I was able to once again able get out to the river yesterday, this time by kind invitation. The river Avon was the target although there was originally mention of the Wylie. I was told by my host that the river keeper who looks after the Wylie for his club had told him that the weed had disappeared this year and that the fish were extremely spooky, after TuesdayI can say that he isn’t kidding. His club also has the last day of September has the last day of the trout season although mine has October 15th has the last day and this on the same river! Why is there no standard? So to days target was Grayling.
We fished two stretches. The first had sections of river that had the appearance of being fishless but the streamy stretches had fish rising. It was simply a matter of working out what they wanted. Has it turned out it was either really small flies size 18 or 20 Griffiths gnats or small spurwings/pale wateries. But the better fish took heavy nymphs, namely the Red Spot shrimp size 14 (always a great fall back) and a pale pink czech nymph. The best grayling came to the Pink fly which doesn’t really surprise me as the bigger Grayling rarely venture to the surface preferring to feed near the bottom unless there is a really heavy hatch such as the Mayflies in May/June. Unfortunately I was unable to interest the really big 2 Grayling that I saw in a section of river that was now more like a canal due to a bank breach during last winters floods which means most of the water is going else where.

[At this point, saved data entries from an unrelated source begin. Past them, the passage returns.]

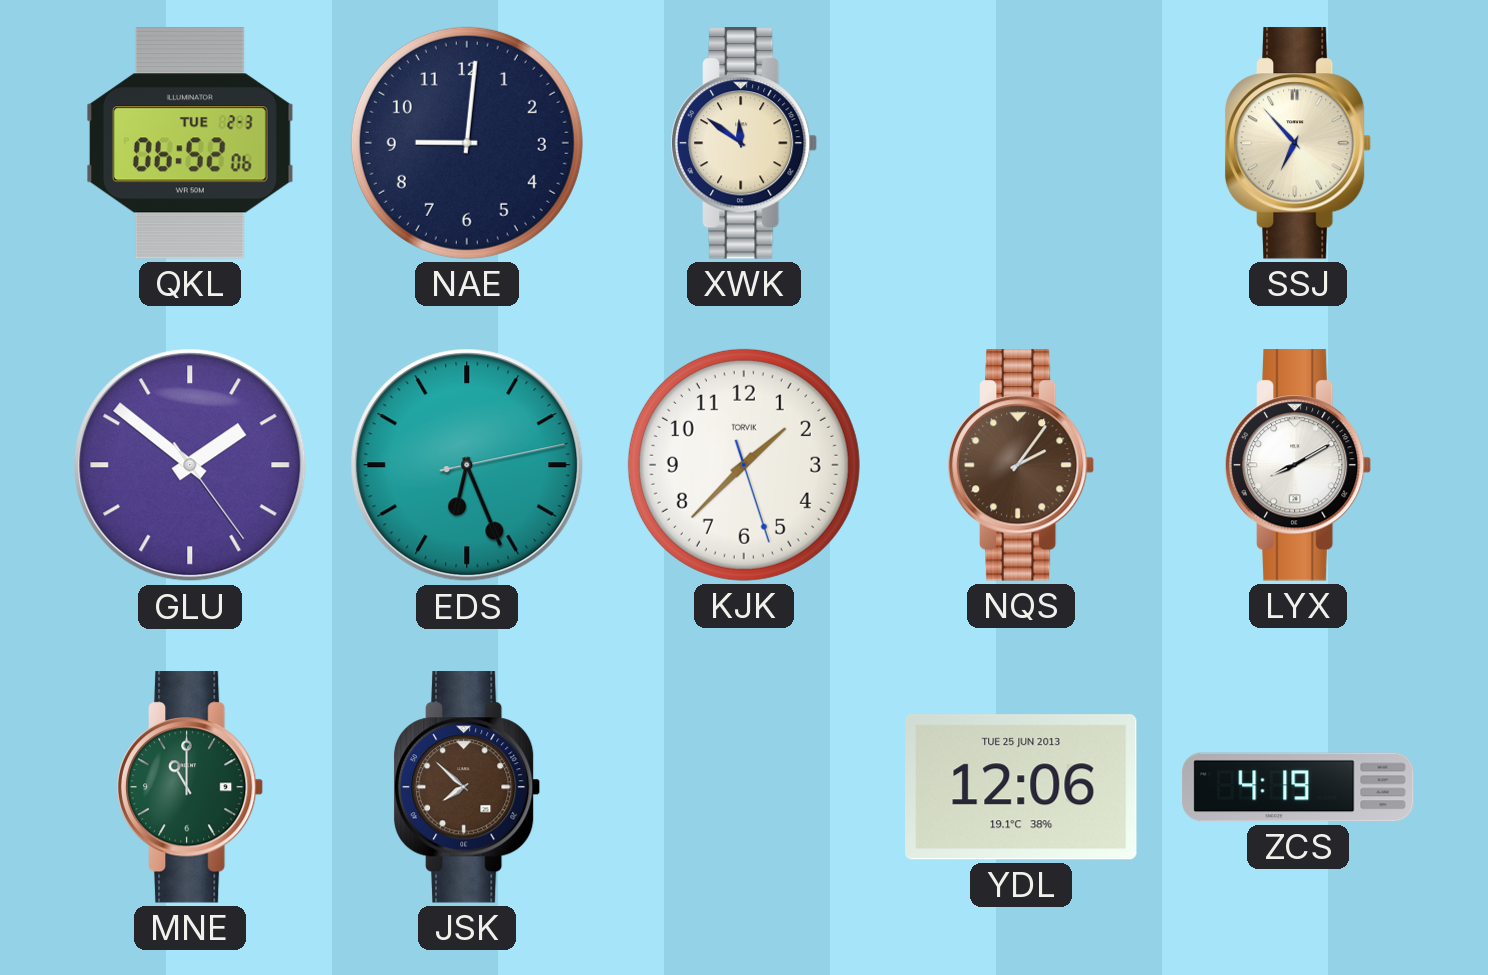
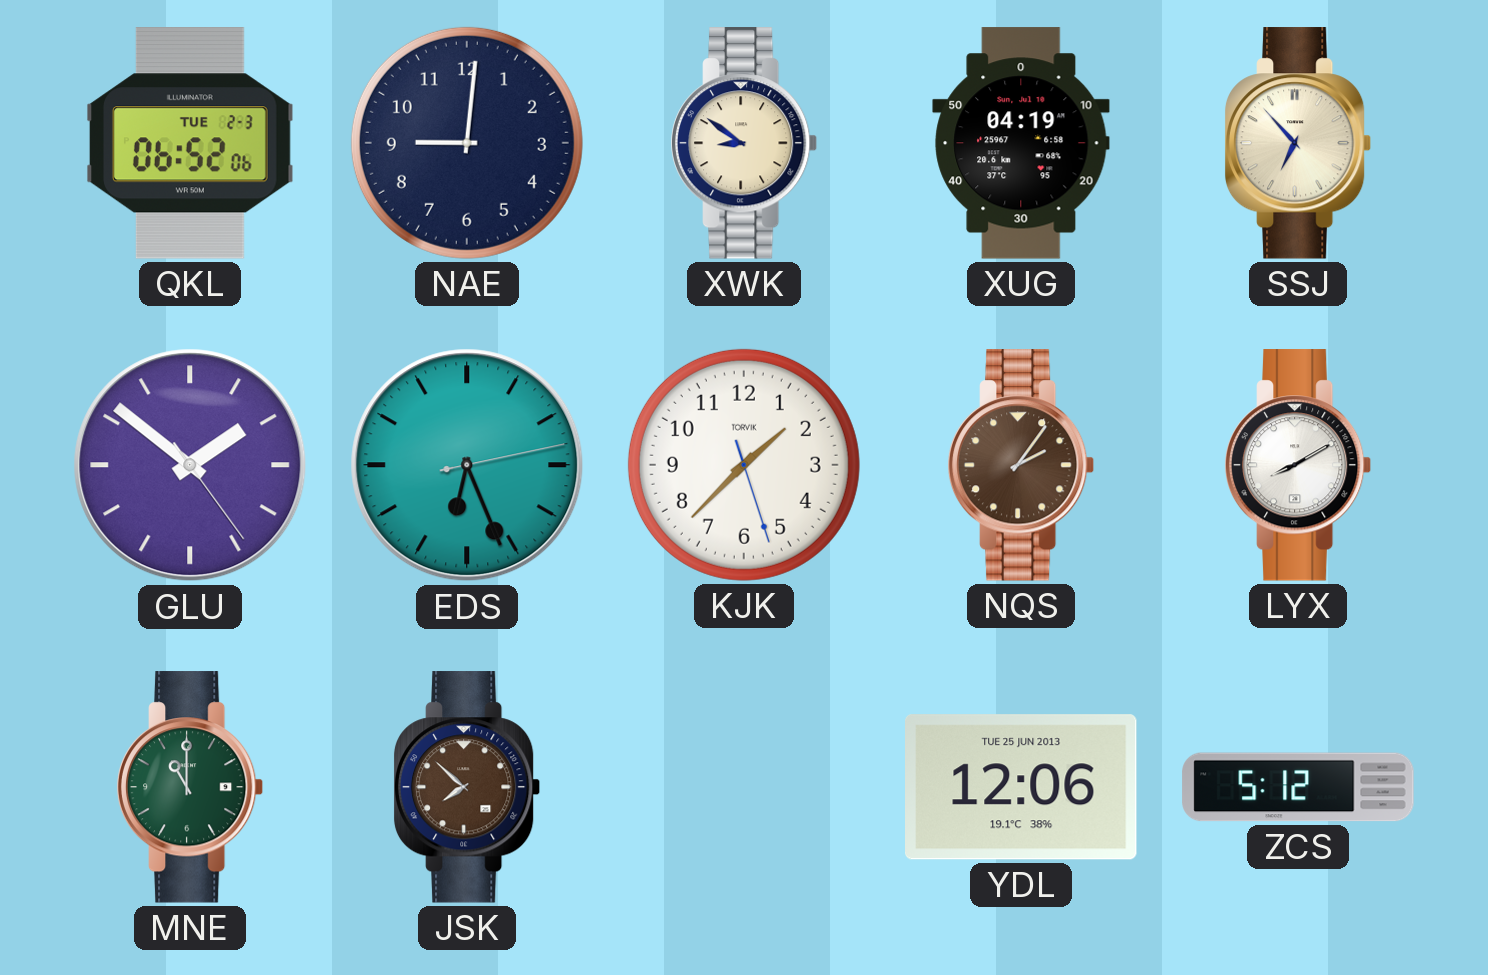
XWK: 11:51 -> 8:51
XUG: none -> 04:19
ZCS: 4:19 -> 5:12
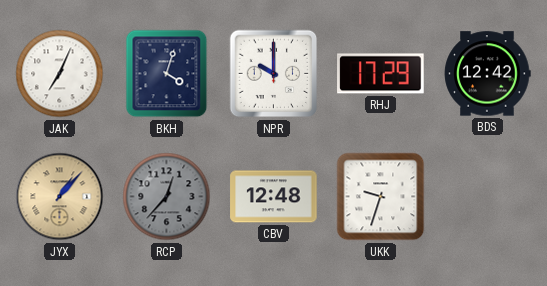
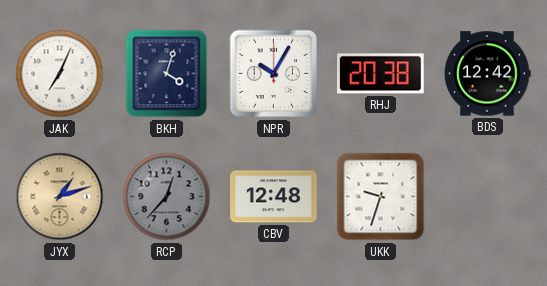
NPR: 10:00 -> 10:05
RHJ: 17:29 -> 20:38
JYX: 1:07 -> 1:12
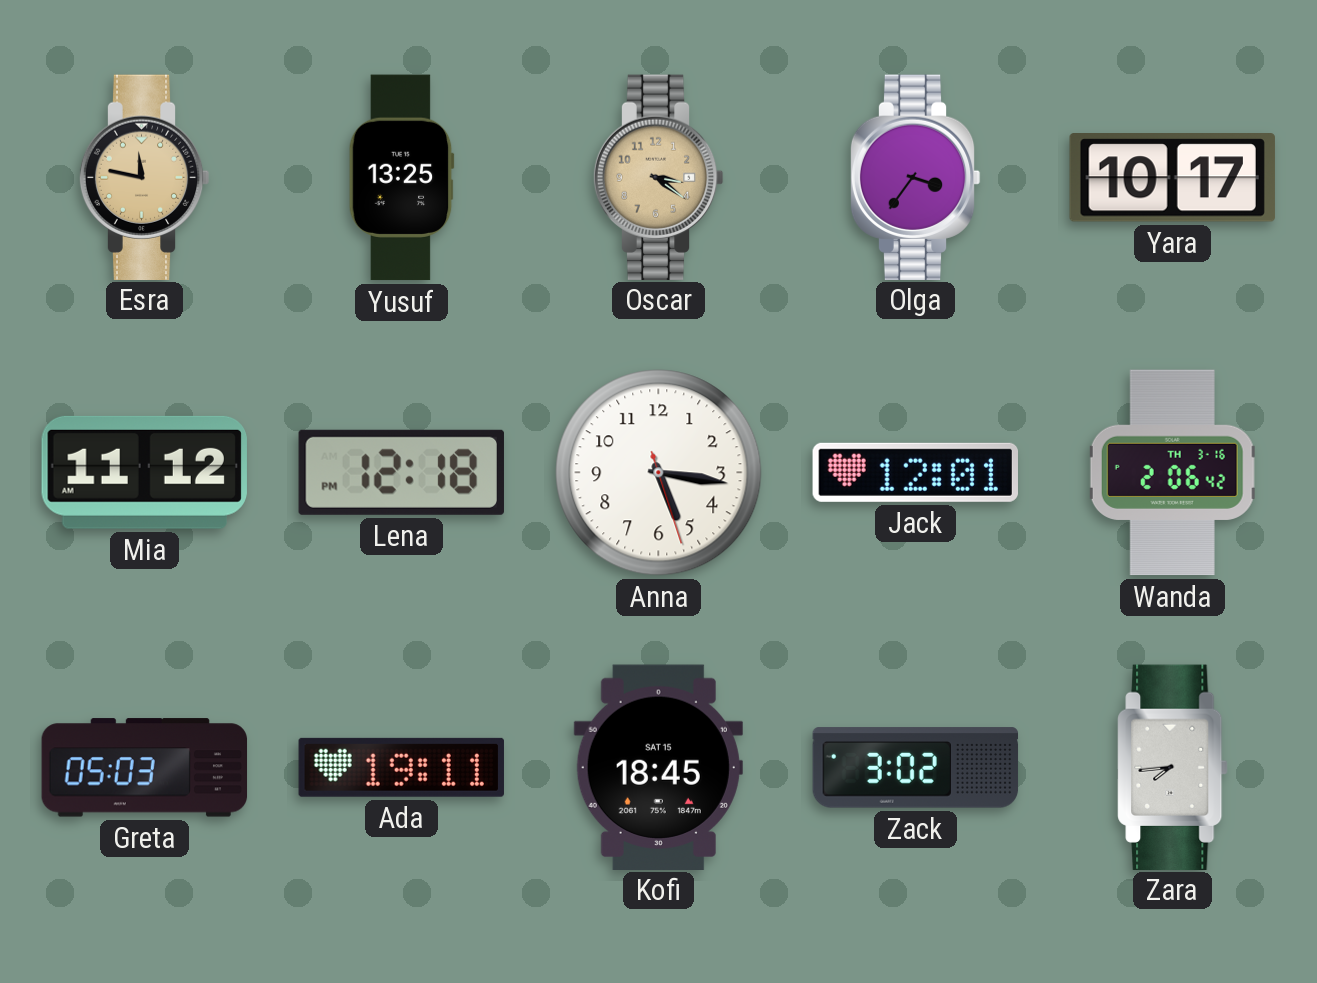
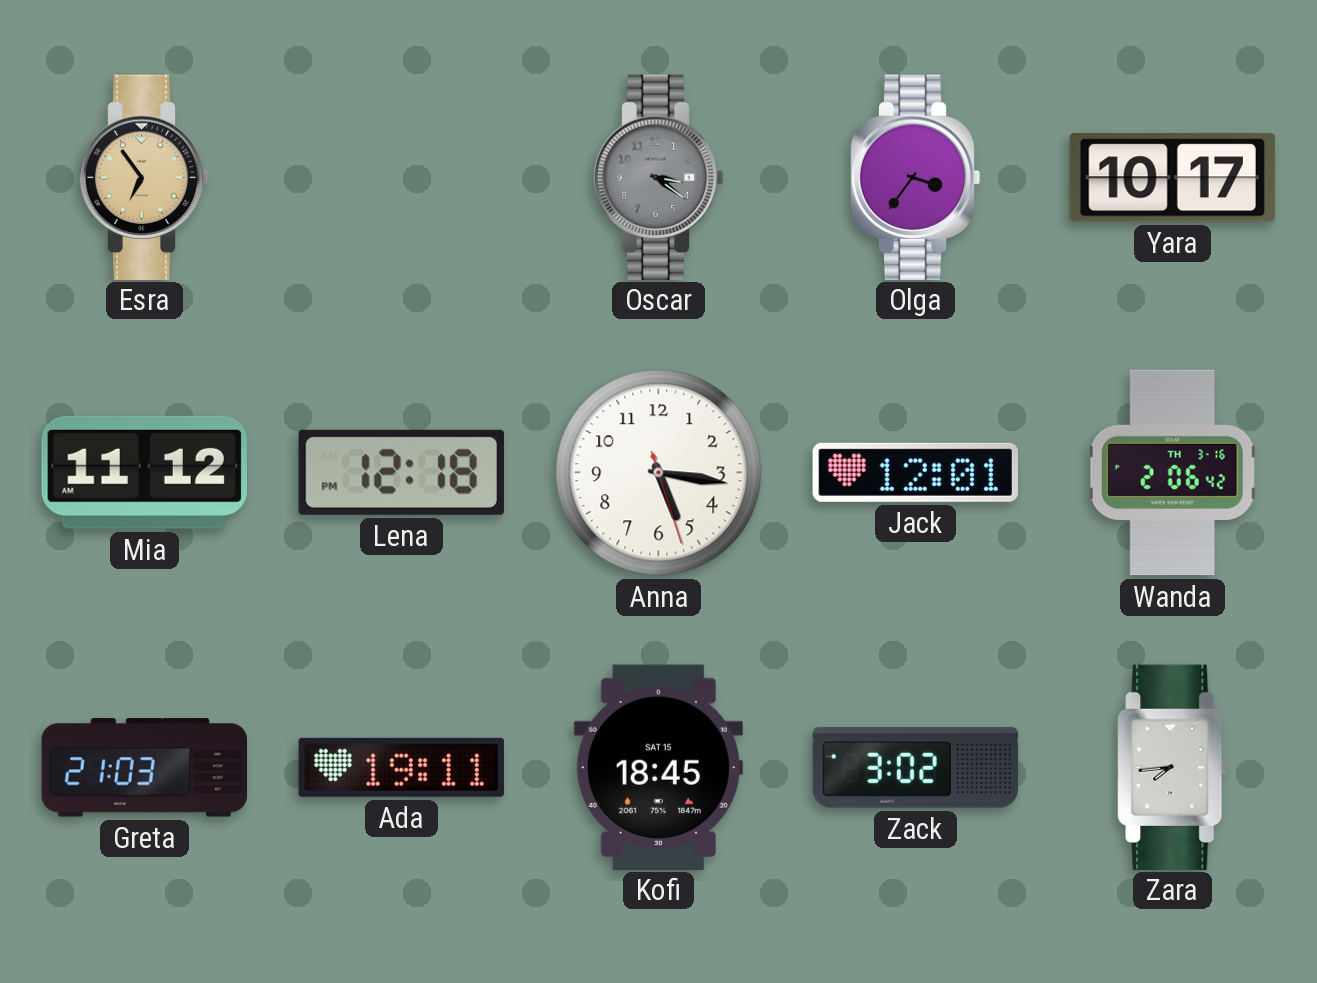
Esra: 11:47 -> 6:54
Yusuf: 13:25 -> none
Oscar dial: champagne -> grey
Greta: 05:03 -> 21:03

The Grayling themselves appear to be taking the beautiful Autumn colours although at the moment this seems to be confined to the larger fish.
The second stretch was a little wider and streamer but the was a section below that was calmer and with visible Browns which my host had told me in the morning were out of season. I couldn’t help it when they took my size 16 hares ear version of the snowshoe rabbit emerger. Nice fish to, one being about 2lb and the other closer to 3lb. The fly also took a couple of grayling while the fish in the streamy section liked the size 20 palewatery version.